GDPR related notes

Piler enterprise enables you to ensure the completeness of your company email archives. It features several functions to comply with GDPR.

Efficient, fast full text search

You can efficiently provide the requested information to third parties, and you can provide timestamped proof of email access history.

Retention periods

Many documents that possibly contain personal data might need to be stored in an auditable manner and protected from deletion and manipulation in accordance with local, federal or industry specific statutory periods. The data subject’s right to erasure according to GDPR may often seem to contradict the retention obligation. Piler enterprise provides features for erasure and storage management that help companies to comply with retention or erasure as applicable. You are therefore able to erase data that has been archived in an auditable manner in accordance with the GDPR and prove it has been carried out.
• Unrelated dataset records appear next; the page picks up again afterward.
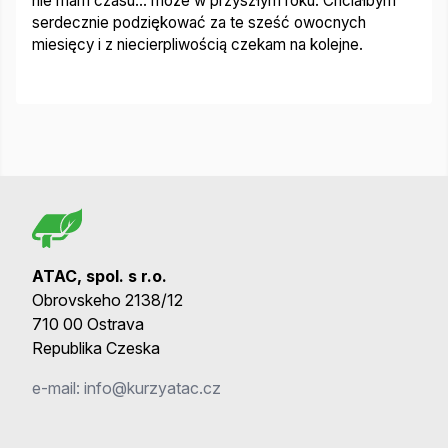
nie mam czasu... może w przyszłym roku. Chciałbym
serdecznie podziękować za te sześć owocnych
miesięcy i z niecierpliwością czekam na kolejne.
ATAC, spol. s r.o.
Obrovskeho 2138/12
710 00 Ostrava
Republika Czeska
e-mail:
info@kurzyatac.cz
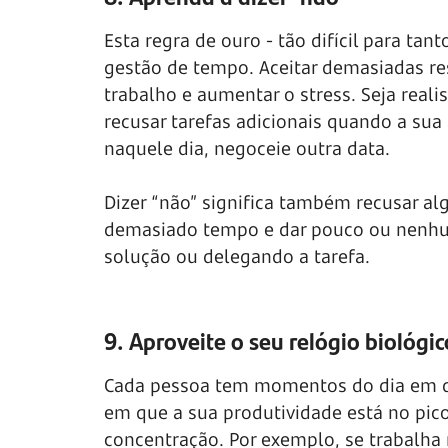
Esta regra de ouro - tão difícil para tan
gestão de tempo. Aceitar demasiadas r
trabalho e aumentar o stress. Seja real
recusar tarefas adicionais quando a sua 
naquele dia, negoceie outra data.
Dizer “não” significa também recusar alg
demasiado tempo e dar pouco ou nenhum
solução ou delegando a tarefa.
9. Aproveite o seu relógio biológic
Cada pessoa tem momentos do dia em que
em que a sua produtividade está no pico
concentração. Por exemplo, se trabalha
• if the delete feature is turned on, then an auditor user may remove a message if it contains sensitive personal data. Based on your settings approval of a data officer can be enforced.
• if the purging feature is enabled, then the purging utility periodically removes aged messages from the archive
• the legal hold feature can be used to prevent removing a user’s emails even if some of those emails are aged and marked for deletion

Security best practices

The encryption methods employed by Piler enterprise protect the archived data, and the options provided by the permissions feature enable you to reduce the number of people authorized to consult the data to a minimum, in compliance with GDPR. A cryptographic signature that can be added to exported emails ensures that exported emails remain protected from tampering, even outside of the archive.

Piler enterprise uses the following measures to protect your data:

• using TLS encryption during the smtp transaction
• the piler-smtp daemon supports smtp acl lists to limit access to who can send emails to the archive
• pilerimport supports both pop3 and imap over TLS
• all stored emails are encrypted using a 256 bit long key using the AES algorithm

Strict access control

• the GUI supports 2 factor authentication using the Google Authenticator application
• support for Single Sign-On (SSO)
• the GUI uses strict access control to limit users to see only their own emails (users with auditor role are able to see any email)

Automated audit log

Piler enterprise features an audit log that provides you with seamless and detailed log of the activities within the archiving system.

• the piler daemons syslog the smtp client address, the recipients of the email, the smtp commands in the transaction, message-id of the email, number of attachments
• the GUI syslogs all login attempts with username, IP-address and timestamp
• the GUI writes an audit log for each user action, eg. user search for something, user viewed an email, etc. Such a log consist of the username, timestamp, IP-address and the performed action

Note: To comply with GDPR, there may be further technical and organizational security measures that the user and/or their service provider needs to perform in a specific workflow organization, in addition to the corresponding use and configuration of Piler enterprise.